• **Exercise objective**: Omit every picture while repeating the entries exactly.

Dataset records
######

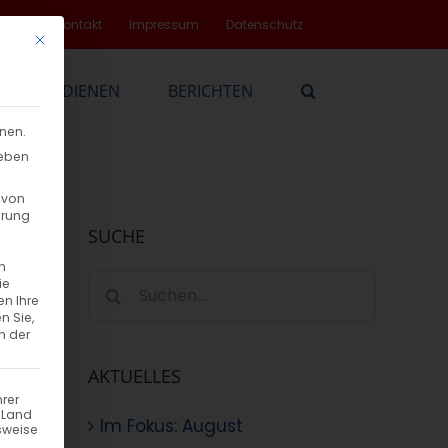
rvice
Kontakt
Impressum
Datenschutz
Mit diesem Button wird der Dialog geschlossen. Seine Funktionalität
EN
DIENEN
BERICHTEN
nnen.
geben
 von
hrung
SUCHE
n
Suche
ie
en Ihre
nach:
n Sie,
n der
AKTUELLES
hrer
n Land
Im Fokus: August
sweise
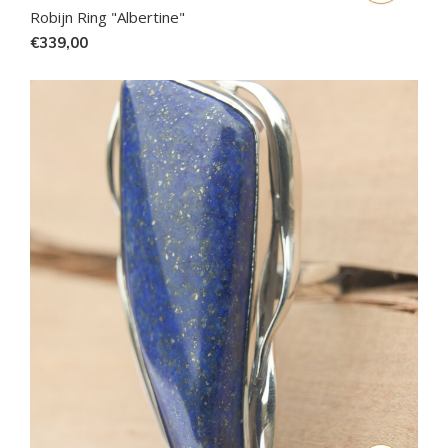
Robijn Ring "Albertine"
€339,00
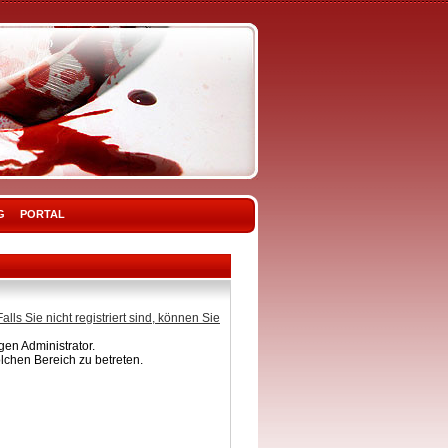
G
PORTAL
Falls Sie nicht registriert sind, können Sie
en Administrator.
lchen Bereich zu betreten.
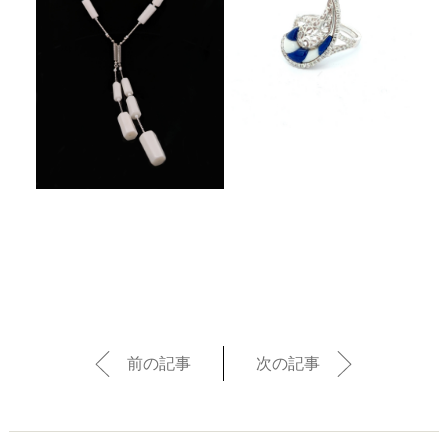
前の記事
次の記事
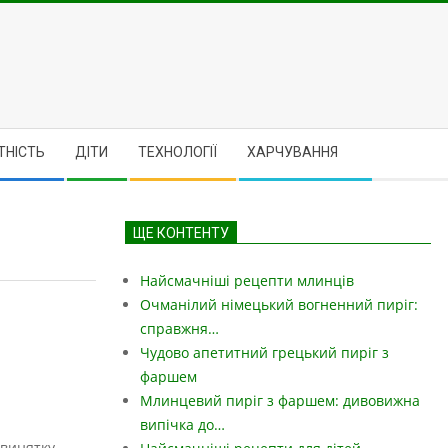
ТНІСТЬ
ДІТИ
ТЕХНОЛОГІЇ
ХАРЧУВАННЯ
ЩЕ КОНТЕНТУ
Найсмачніші рецепти млинців
Очманілий німецький вогненний пиріг:
справжня…
Чудово апетитний грецький пиріг з
фаршем
Млинцевий пиріг з фаршем: дивовижна
випічка до…
винятку.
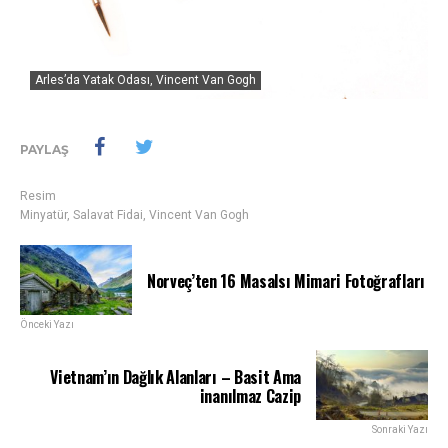
Arles’da Yatak Odası, Vincent Van Gogh
PAYLAŞ
Resim
Minyatür
,
Salavat Fidai
,
Vincent Van Gogh
Norveç’ten 16 Masalsı Mimari Fotoğrafları
Önceki Yazı
Vietnam’ın Dağlık Alanları – Basit Ama
inanılmaz Cazip
Sonraki Yazı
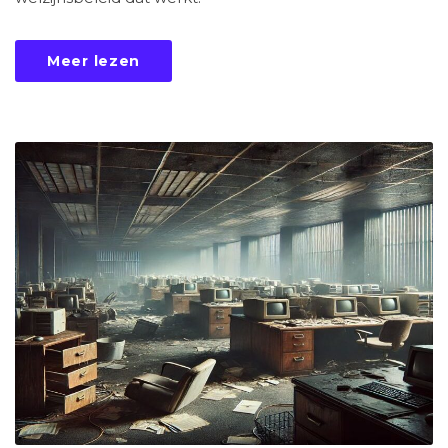
Meer lezen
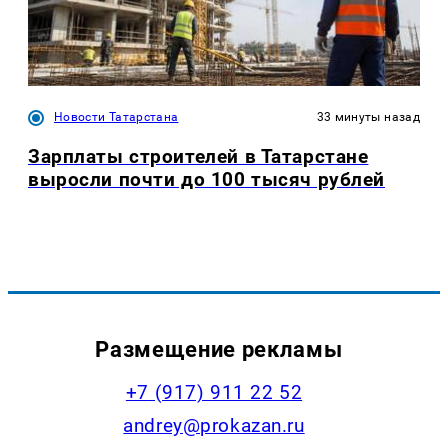
Новости Татарстана
33 минуты назад
Зарплаты строителей в Татарстане
выросли почти до 100 тысяч рублей
Размещение рекламы
+7 (917) 911 22 52
andrey@prokazan.ru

######

• **Your response**:
rvice
Kontakt
Impressum
Datenschutz
Mit diesem Button wird der Dialog geschlossen. Seine Funktionalität
EN
DIENEN
BERICHTEN
nnen.
geben
 von
hrung
SUCHE
n
Suche
ie
en Ihre
nach:
n Sie,
n der
AKTUELLES
hrer
n Land
Im Fokus: August
sweise
Robijn Ring "Albertine"
€339,00
G
PORTAL
Falls Sie nicht registriert sind, können Sie
en Administrator.
lchen Bereich zu betreten.
前の記事
次の記事
ТНІСТЬ
ДІТИ
ТЕХНОЛОГІЇ
ХАРЧУВАННЯ
ЩЕ КОНТЕНТУ
Найсмачніші рецепти млинців
Очманілий німецький вогненний пиріг:
справжня…
Чудово апетитний грецький пиріг з
фаршем
Млинцевий пиріг з фаршем: дивовижна
випічка до…
винятку.
Arles’da Yatak Odası, Vincent Van Gogh
PAYLAŞ
Resim
Minyatür
,
Salavat Fidai
,
Vincent Van Gogh
Norveç’ten 16 Masalsı Mimari Fotoğrafları
Önceki Yazı
Vietnam’ın Dağlık Alanları – Basit Ama
inanılmaz Cazip
Sonraki Yazı
Meer lezen
Новости Татарстана
33 минуты назад
Зарплаты строителей в Татарстане
выросли почти до 100 тысяч рублей
Размещение рекламы
+7 (917) 911 22 52
andrey@prokazan.ru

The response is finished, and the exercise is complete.